The heat wave in the US and the decay of infrastructure

World Socialist Website: A devastating heat wave has hit much of the eastern United States. Violent storms have combined with record high temperatures to cause the deaths of at least 23 people, and likely many more. A week after the storms, hundreds of thousands of people remain without power.

Storms late last week knocked out power for a total of 4.3 million people in Washington, DC, North Carolina, Virginia, West Virginia, Kentucky, Indiana, Ohio, Pennsylvania, Delaware, Maryland and New Jersey. Temperatures are expected to hover around 100 degrees (37.7 Celsius) in the Midwest and Mid-Atlantic states over the next few days.

Unable to find municipal emergency cooling centers, or reach cooler wooded areas as a retreat, millions of elderly people, workers and their families have resorted to sheltering in air-conditioned grocery stores, restaurants and strip malls.

Coming on the heels of the Colorado fires, extraordinary heat points to the consequences of climate change and global warming. Scientists are issuing increasingly dire warnings yet President Obama, completely subservient to Corporate America, has done even less about it than his Republican predecessor. On an international scale, the major powers can come to no agreement because they all defend the corporate interests in their own countries.

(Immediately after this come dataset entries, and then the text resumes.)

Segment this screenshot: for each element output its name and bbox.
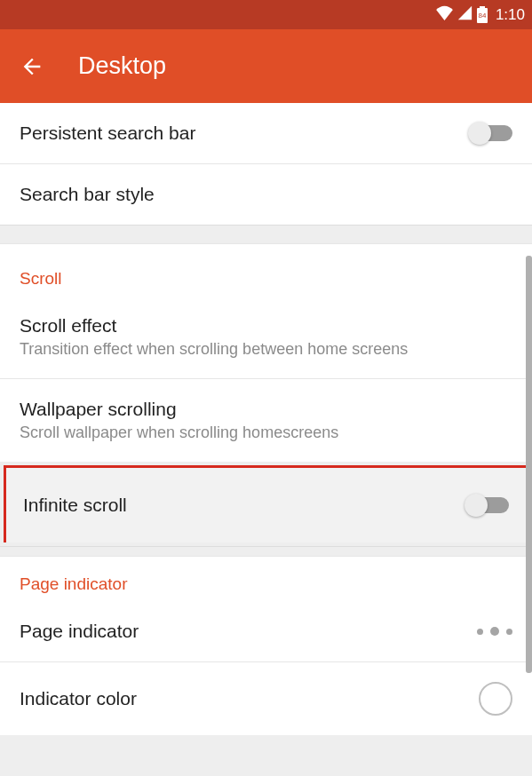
dot-icon xyxy=(506,629,512,635)
toggle-infinite-scroll[interactable] xyxy=(468,497,509,513)
settings-list: Persistent search bar Search bar style S… xyxy=(0,103,532,735)
section-gap xyxy=(0,546,532,557)
row-wallpaper-scrolling[interactable]: Wallpaper scrolling Scroll wallpaper whe… xyxy=(0,379,532,462)
svg-text:84: 84 xyxy=(478,12,486,20)
page-indicator-preview xyxy=(477,627,512,636)
row-subtitle: Transition effect when scrolling between… xyxy=(20,340,512,359)
row-title: Infinite scroll xyxy=(23,495,468,516)
row-persistent-search[interactable]: Persistent search bar xyxy=(0,103,532,164)
row-indicator-color[interactable]: Indicator color xyxy=(0,662,532,735)
row-title: Indicator color xyxy=(20,688,479,709)
svg-rect-1 xyxy=(480,6,485,9)
row-title: Wallpaper scrolling xyxy=(20,399,512,420)
toggle-knob xyxy=(468,122,491,145)
row-scroll-effect[interactable]: Scroll effect Transition effect when scr… xyxy=(0,296,532,379)
row-search-bar-style[interactable]: Search bar style xyxy=(0,164,532,225)
status-bar: 84 1:10 xyxy=(0,0,532,29)
dot-icon xyxy=(490,627,499,636)
section-header-scroll: Scroll xyxy=(0,244,532,296)
toggle-knob xyxy=(465,494,488,517)
row-title: Search bar style xyxy=(20,184,512,205)
section-gap xyxy=(0,225,532,244)
battery-icon: 84 xyxy=(476,6,488,24)
row-title: Persistent search bar xyxy=(20,123,472,144)
app-bar: Desktop xyxy=(0,29,532,103)
color-swatch xyxy=(479,682,512,716)
dot-icon xyxy=(477,629,483,635)
page-title: Desktop xyxy=(78,52,166,80)
scrollbar[interactable] xyxy=(526,256,532,673)
status-time: 1:10 xyxy=(496,6,525,24)
row-title: Page indicator xyxy=(20,621,477,642)
wifi-icon xyxy=(435,5,454,25)
cellular-icon xyxy=(457,5,472,25)
toggle-persistent-search[interactable] xyxy=(472,125,512,141)
back-icon[interactable] xyxy=(20,54,44,79)
row-title: Scroll effect xyxy=(20,315,512,337)
row-infinite-scroll[interactable]: Infinite scroll xyxy=(4,465,528,542)
section-header-page-indicator: Page indicator xyxy=(0,557,532,601)
row-page-indicator[interactable]: Page indicator xyxy=(0,601,532,662)
row-subtitle: Scroll wallpaper when scrolling homescre… xyxy=(20,424,512,442)
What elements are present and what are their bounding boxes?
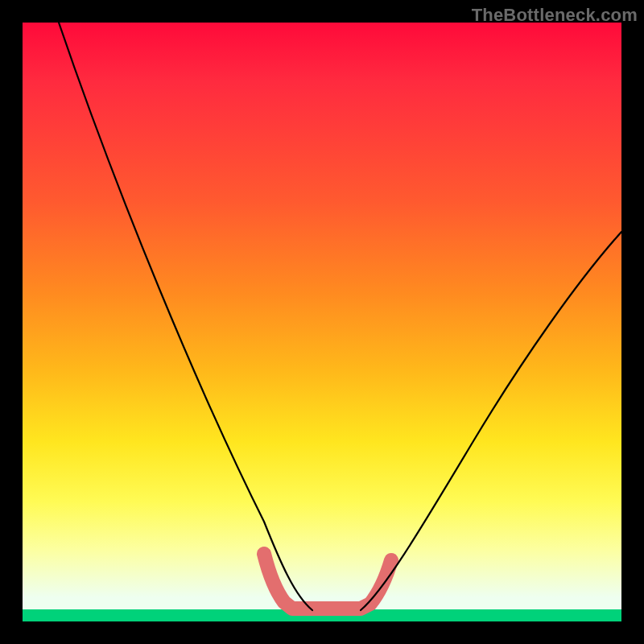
curve-right-branch [361, 232, 621, 610]
sweet-spot-highlight [264, 554, 391, 609]
watermark-label: TheBottleneck.com [472, 5, 638, 26]
chart-frame: TheBottleneck.com [0, 0, 644, 644]
curve-left-branch [59, 23, 312, 610]
curve-svg [23, 23, 621, 621]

As always, the extreme weather serves to expose the decrepit state of social infrastructure and gapping social inequality in the United States. This is a country that expends $1.5 trillion for wars in Iraq and Afghanistan alone, and trillions to bail out the Wall Street banks. Yet, when it comes to the most basic requirements of modern life, the American ruling class insists there is “no money.”...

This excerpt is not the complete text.